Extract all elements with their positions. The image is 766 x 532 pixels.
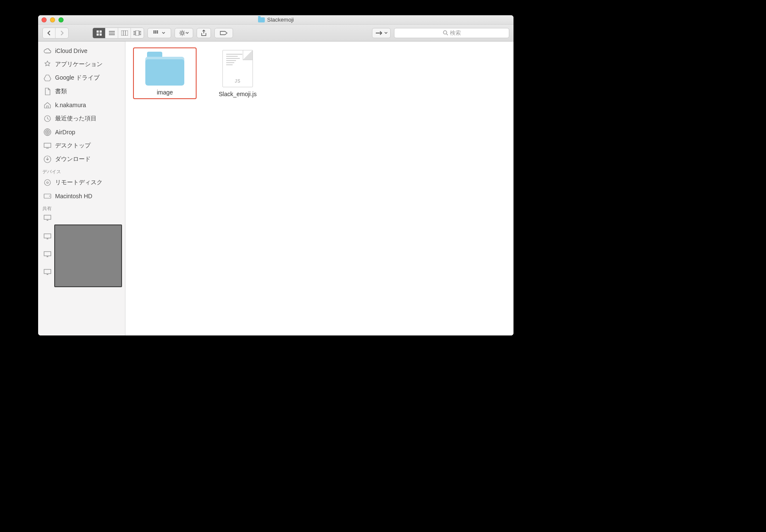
svg-rect-16 xyxy=(153,32,155,33)
file-item[interactable]: JS Slack_emoji.js xyxy=(206,47,269,100)
sidebar-shared-item[interactable] xyxy=(38,231,125,241)
body: iCloud Drive アプリケーション Google ドライブ 書類 k.n… xyxy=(38,42,513,335)
download-icon xyxy=(43,155,52,163)
sidebar-item-applications[interactable]: アプリケーション xyxy=(38,58,125,71)
svg-rect-43 xyxy=(44,234,51,238)
tag-icon xyxy=(219,30,228,36)
gdrive-icon xyxy=(43,74,52,82)
svg-rect-2 xyxy=(97,33,99,36)
icon-view-button[interactable] xyxy=(93,28,105,38)
sidebar-label: リモートディスク xyxy=(55,179,103,186)
sidebar-item-remote-disc[interactable]: リモートディスク xyxy=(38,176,125,189)
sidebar-label: アプリケーション xyxy=(55,61,103,68)
svg-point-28 xyxy=(443,31,447,34)
sidebar-label: iCloud Drive xyxy=(55,47,87,54)
share-icon xyxy=(201,30,207,36)
svg-rect-1 xyxy=(100,30,102,33)
svg-point-37 xyxy=(44,180,50,186)
sidebar-item-documents[interactable]: 書類 xyxy=(38,85,125,98)
coverflow-view-button[interactable] xyxy=(131,28,144,38)
item-label: Slack_emoji.js xyxy=(219,91,256,97)
svg-point-40 xyxy=(49,196,50,197)
action-button[interactable] xyxy=(175,28,193,38)
folder-item[interactable]: image xyxy=(133,47,197,99)
svg-rect-10 xyxy=(133,31,135,35)
sidebar-label: k.nakamura xyxy=(55,102,86,108)
svg-point-19 xyxy=(181,32,183,34)
sidebar-item-desktop[interactable]: デスクトップ xyxy=(38,139,125,152)
svg-rect-12 xyxy=(140,31,141,35)
monitor-icon xyxy=(43,250,52,258)
sidebar-header-shared: 共有 xyxy=(38,203,125,213)
sidebar-label: 最近使った項目 xyxy=(55,115,97,122)
svg-rect-15 xyxy=(157,30,158,32)
items-area[interactable]: image JS Slack_emoji.js xyxy=(125,42,513,335)
sidebar-label: Macintosh HD xyxy=(55,193,92,200)
sidebar-item-downloads[interactable]: ダウンロード xyxy=(38,152,125,166)
tags-button[interactable] xyxy=(214,28,233,38)
title-center: Slackemoji xyxy=(38,17,513,23)
search-field[interactable]: 検索 xyxy=(394,28,509,38)
js-file-icon: JS xyxy=(222,50,253,87)
column-view-button[interactable] xyxy=(118,28,131,38)
window-title: Slackemoji xyxy=(267,17,294,23)
sidebar: iCloud Drive アプリケーション Google ドライブ 書類 k.n… xyxy=(38,42,125,335)
monitor-icon xyxy=(43,268,52,276)
titlebar[interactable]: Slackemoji xyxy=(38,15,513,25)
clock-icon xyxy=(43,114,52,123)
search-icon xyxy=(443,30,448,36)
item-label: image xyxy=(157,89,173,96)
svg-rect-7 xyxy=(121,30,128,36)
svg-line-29 xyxy=(447,34,448,35)
sidebar-item-icloud[interactable]: iCloud Drive xyxy=(38,44,125,58)
cloud-icon xyxy=(43,47,52,55)
svg-line-24 xyxy=(180,31,181,32)
svg-rect-3 xyxy=(100,33,102,36)
doc-icon xyxy=(43,87,52,96)
sidebar-label: AirDrop xyxy=(55,129,75,136)
sidebar-item-gdrive[interactable]: Google ドライブ xyxy=(38,71,125,85)
apps-icon xyxy=(43,60,52,69)
disc-icon xyxy=(43,178,52,187)
sidebar-shared-item[interactable] xyxy=(38,249,125,259)
back-button[interactable] xyxy=(43,28,56,38)
sidebar-item-home[interactable]: k.nakamura xyxy=(38,98,125,112)
chevron-down-icon xyxy=(162,32,165,34)
finder-window: Slackemoji xyxy=(38,15,513,335)
hdd-icon xyxy=(43,192,52,200)
share-button[interactable] xyxy=(197,28,211,38)
sidebar-label: Google ドライブ xyxy=(55,74,100,82)
list-view-button[interactable] xyxy=(105,28,118,38)
sidebar-label: 書類 xyxy=(55,88,67,95)
home-icon xyxy=(43,101,52,109)
svg-rect-45 xyxy=(44,252,51,256)
sidebar-item-airdrop[interactable]: AirDrop xyxy=(38,125,125,139)
svg-point-32 xyxy=(45,130,50,134)
desktop-icon xyxy=(43,141,52,150)
sidebar-label: ダウンロード xyxy=(55,155,91,163)
file-badge: JS xyxy=(223,79,253,83)
airdrop-icon xyxy=(43,128,52,136)
sidebar-label: デスクトップ xyxy=(55,142,91,150)
nav-buttons xyxy=(42,28,69,39)
svg-rect-14 xyxy=(155,30,156,32)
sidebar-shared-item[interactable] xyxy=(38,267,125,277)
svg-rect-13 xyxy=(153,30,155,32)
sidebar-item-recents[interactable]: 最近使った項目 xyxy=(38,112,125,125)
svg-rect-18 xyxy=(157,32,158,33)
sidebar-shared-item[interactable] xyxy=(38,213,125,223)
svg-rect-47 xyxy=(44,269,51,274)
sidebar-item-macintosh-hd[interactable]: Macintosh HD xyxy=(38,189,125,203)
view-mode xyxy=(92,28,144,39)
monitor-icon xyxy=(43,232,52,241)
sidebar-header-devices: デバイス xyxy=(38,166,125,176)
chevron-down-icon xyxy=(186,32,189,34)
svg-rect-34 xyxy=(44,143,51,147)
svg-rect-11 xyxy=(136,30,139,36)
svg-rect-0 xyxy=(97,30,99,33)
forward-button[interactable] xyxy=(56,28,68,38)
svg-rect-17 xyxy=(155,32,156,33)
chevron-down-icon xyxy=(384,32,388,34)
dropbox-button[interactable] xyxy=(372,28,391,38)
arrange-button[interactable] xyxy=(147,28,171,38)
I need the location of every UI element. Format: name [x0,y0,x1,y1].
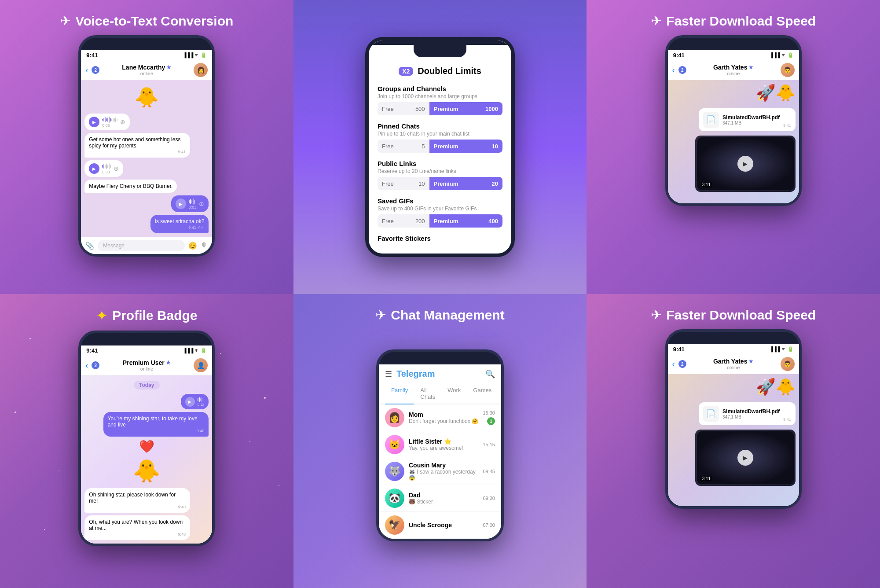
-.-.-
**TASK TO COMPLETE:**
Give back the material above exactly as it appears, minus any picture.

**ANSWER:**
Extract all elements with their positions. The image is 766 x 532 pixels.
svg-rect-16 xyxy=(153,32,155,33)
file-item[interactable]: JS Slack_emoji.js xyxy=(206,47,269,100)
sidebar-shared-item[interactable] xyxy=(38,231,125,241)
body: iCloud Drive アプリケーション Google ドライブ 書類 k.n… xyxy=(38,42,513,335)
download-icon xyxy=(43,155,52,163)
sidebar-item-applications[interactable]: アプリケーション xyxy=(38,58,125,71)
svg-rect-43 xyxy=(44,234,51,238)
tag-icon xyxy=(219,30,228,36)
gdrive-icon xyxy=(43,74,52,82)
svg-rect-2 xyxy=(97,33,99,36)
icon-view-button[interactable] xyxy=(93,28,105,38)
sidebar-label: リモートディスク xyxy=(55,179,103,186)
sidebar-item-remote-disc[interactable]: リモートディスク xyxy=(38,176,125,189)
sidebar-label: アプリケーション xyxy=(55,61,103,68)
svg-point-28 xyxy=(443,31,447,34)
sidebar-label: iCloud Drive xyxy=(55,47,87,54)
share-icon xyxy=(201,30,207,36)
svg-rect-1 xyxy=(100,30,102,33)
svg-point-37 xyxy=(44,180,50,186)
sidebar-item-documents[interactable]: 書類 xyxy=(38,85,125,98)
coverflow-view-button[interactable] xyxy=(131,28,144,38)
item-label: Slack_emoji.js xyxy=(219,91,256,97)
svg-point-40 xyxy=(49,196,50,197)
action-button[interactable] xyxy=(175,28,193,38)
folder-item[interactable]: image xyxy=(133,47,197,99)
svg-rect-10 xyxy=(133,31,135,35)
sidebar-label: k.nakamura xyxy=(55,102,86,108)
svg-point-19 xyxy=(181,32,183,34)
sidebar-item-desktop[interactable]: デスクトップ xyxy=(38,139,125,152)
svg-rect-12 xyxy=(140,31,141,35)
monitor-icon xyxy=(43,250,52,258)
sidebar-header-shared: 共有 xyxy=(38,203,125,213)
sidebar-label: 最近使った項目 xyxy=(55,115,97,122)
svg-rect-15 xyxy=(157,30,158,32)
items-area[interactable]: image JS Slack_emoji.js xyxy=(125,42,513,335)
sidebar-label: Macintosh HD xyxy=(55,193,92,200)
sidebar-item-downloads[interactable]: ダウンロード xyxy=(38,152,125,166)
tags-button[interactable] xyxy=(214,28,233,38)
title-center: Slackemoji xyxy=(38,17,513,23)
search-field[interactable]: 検索 xyxy=(394,28,509,38)
js-file-icon: JS xyxy=(222,50,253,87)
column-view-button[interactable] xyxy=(118,28,131,38)
window-title: Slackemoji xyxy=(267,17,294,23)
sidebar: iCloud Drive アプリケーション Google ドライブ 書類 k.n… xyxy=(38,42,125,335)
monitor-icon xyxy=(43,268,52,276)
titlebar[interactable]: Slackemoji xyxy=(38,15,513,25)
clock-icon xyxy=(43,114,52,123)
search-icon xyxy=(443,30,448,36)
item-label: image xyxy=(157,89,173,96)
svg-rect-7 xyxy=(121,30,128,36)
svg-line-29 xyxy=(447,34,448,35)
sidebar-item-icloud[interactable]: iCloud Drive xyxy=(38,44,125,58)
cloud-icon xyxy=(43,47,52,55)
svg-line-24 xyxy=(180,31,181,32)
svg-rect-3 xyxy=(100,33,102,36)
doc-icon xyxy=(43,87,52,96)
sidebar-label: AirDrop xyxy=(55,129,75,136)
sidebar-item-gdrive[interactable]: Google ドライブ xyxy=(38,71,125,85)
apps-icon xyxy=(43,60,52,69)
disc-icon xyxy=(43,178,52,187)
sidebar-shared-item[interactable] xyxy=(38,249,125,259)
back-button[interactable] xyxy=(43,28,56,38)
sidebar-item-home[interactable]: k.nakamura xyxy=(38,98,125,112)
chevron-down-icon xyxy=(162,32,165,34)
finder-window: Slackemoji xyxy=(38,15,513,335)
hdd-icon xyxy=(43,192,52,200)
share-button[interactable] xyxy=(197,28,211,38)
sidebar-label: Google ドライブ xyxy=(55,74,100,82)
list-view-button[interactable] xyxy=(105,28,118,38)
sidebar-label: 書類 xyxy=(55,88,67,95)
home-icon xyxy=(43,101,52,109)
svg-rect-45 xyxy=(44,252,51,256)
sidebar-item-airdrop[interactable]: AirDrop xyxy=(38,125,125,139)
svg-point-32 xyxy=(45,130,50,134)
desktop-icon xyxy=(43,141,52,150)
sidebar-label: ダウンロード xyxy=(55,155,91,163)
file-badge: JS xyxy=(223,79,253,83)
airdrop-icon xyxy=(43,128,52,136)
sidebar-label: デスクトップ xyxy=(55,142,91,150)
nav-buttons xyxy=(42,28,69,39)
svg-rect-14 xyxy=(155,30,156,32)
sidebar-shared-item[interactable] xyxy=(38,267,125,277)
svg-rect-13 xyxy=(153,30,155,32)
sidebar-item-recents[interactable]: 最近使った項目 xyxy=(38,112,125,125)
svg-rect-18 xyxy=(157,32,158,33)
sidebar-shared-item[interactable] xyxy=(38,213,125,223)
svg-rect-47 xyxy=(44,269,51,274)
sidebar-item-macintosh-hd[interactable]: Macintosh HD xyxy=(38,189,125,203)
view-mode xyxy=(92,28,144,39)
monitor-icon xyxy=(43,232,52,241)
sidebar-header-devices: デバイス xyxy=(38,166,125,176)
chevron-down-icon xyxy=(186,32,189,34)
svg-rect-34 xyxy=(44,143,51,147)
svg-rect-11 xyxy=(136,30,139,36)
svg-rect-0 xyxy=(97,30,99,33)
forward-button[interactable] xyxy=(56,28,68,38)
svg-rect-17 xyxy=(155,32,156,33)
chevron-down-icon xyxy=(384,32,388,34)
dropbox-button[interactable] xyxy=(372,28,391,38)
arrange-button[interactable] xyxy=(147,28,171,38)
I need the location of every UI element. Format: name [x0,y0,x1,y1].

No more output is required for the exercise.